→ EXTRACTED RECORDS:
=======

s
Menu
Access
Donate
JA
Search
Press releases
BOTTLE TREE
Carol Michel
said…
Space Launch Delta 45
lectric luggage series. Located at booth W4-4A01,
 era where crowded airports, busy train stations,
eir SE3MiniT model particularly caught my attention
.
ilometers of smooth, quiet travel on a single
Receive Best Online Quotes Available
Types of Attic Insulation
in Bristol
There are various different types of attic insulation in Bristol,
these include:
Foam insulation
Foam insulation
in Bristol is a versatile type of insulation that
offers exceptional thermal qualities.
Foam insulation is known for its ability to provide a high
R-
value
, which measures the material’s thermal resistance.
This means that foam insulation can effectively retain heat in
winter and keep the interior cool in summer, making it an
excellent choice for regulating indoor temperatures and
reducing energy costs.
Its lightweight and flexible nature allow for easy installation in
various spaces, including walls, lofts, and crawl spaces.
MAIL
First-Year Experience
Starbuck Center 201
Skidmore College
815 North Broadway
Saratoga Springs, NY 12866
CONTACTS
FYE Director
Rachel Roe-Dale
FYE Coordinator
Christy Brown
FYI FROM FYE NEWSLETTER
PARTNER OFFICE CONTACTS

=======

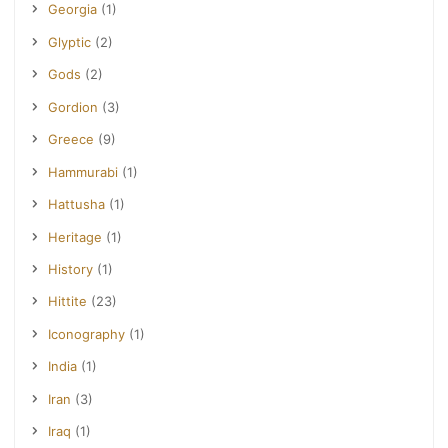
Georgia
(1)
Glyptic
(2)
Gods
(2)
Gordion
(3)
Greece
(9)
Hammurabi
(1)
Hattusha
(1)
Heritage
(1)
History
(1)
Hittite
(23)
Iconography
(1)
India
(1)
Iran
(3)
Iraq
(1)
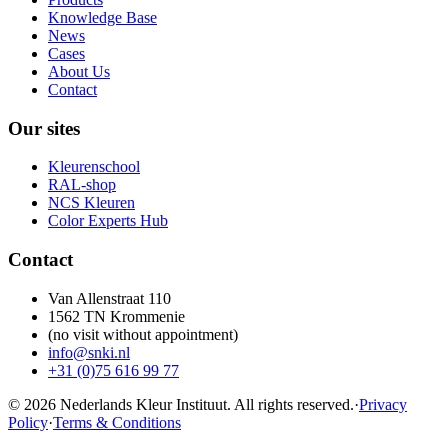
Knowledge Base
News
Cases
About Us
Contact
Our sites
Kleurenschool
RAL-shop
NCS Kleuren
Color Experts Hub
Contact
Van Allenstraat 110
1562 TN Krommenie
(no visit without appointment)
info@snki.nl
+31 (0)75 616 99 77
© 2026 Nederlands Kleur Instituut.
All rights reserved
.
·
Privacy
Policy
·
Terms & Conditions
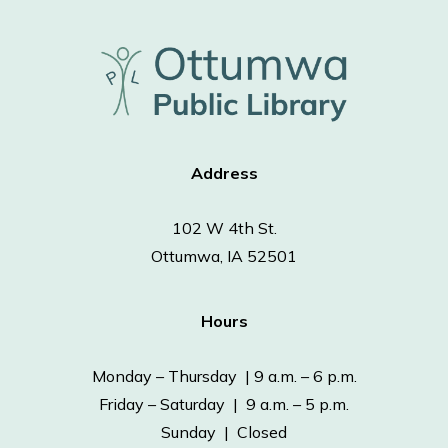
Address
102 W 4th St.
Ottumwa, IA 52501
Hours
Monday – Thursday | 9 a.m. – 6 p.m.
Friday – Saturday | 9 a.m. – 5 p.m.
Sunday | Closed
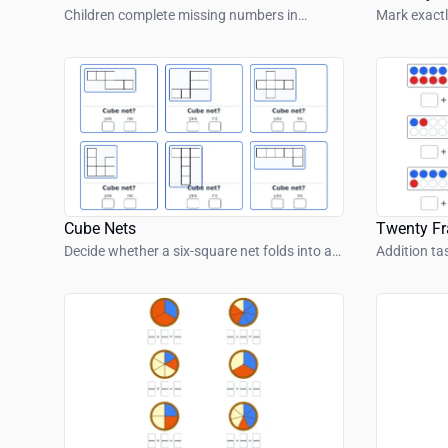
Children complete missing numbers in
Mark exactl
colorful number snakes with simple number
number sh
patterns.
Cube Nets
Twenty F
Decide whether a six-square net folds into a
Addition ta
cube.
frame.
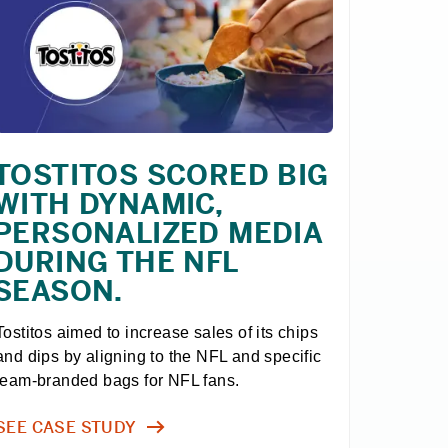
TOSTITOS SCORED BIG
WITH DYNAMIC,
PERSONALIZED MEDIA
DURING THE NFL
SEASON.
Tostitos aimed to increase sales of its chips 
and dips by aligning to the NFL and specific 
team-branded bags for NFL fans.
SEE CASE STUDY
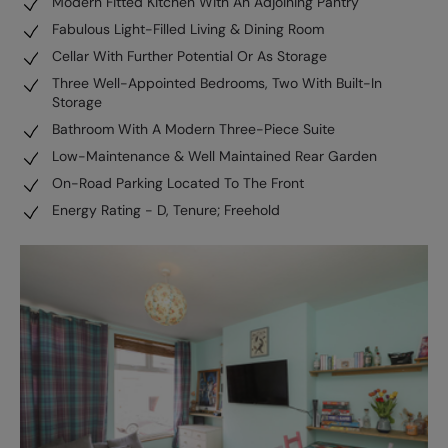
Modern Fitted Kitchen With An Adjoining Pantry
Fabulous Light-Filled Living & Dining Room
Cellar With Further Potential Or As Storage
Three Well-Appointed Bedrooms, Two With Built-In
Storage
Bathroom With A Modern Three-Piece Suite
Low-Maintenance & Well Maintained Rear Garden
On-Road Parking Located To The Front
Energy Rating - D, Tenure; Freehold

=======

→ TASK TO CARRY OUT: Determine how many lines in the records include the word "Three", and reply with that number alone.

→ RESPONSE TO THE TASK: 2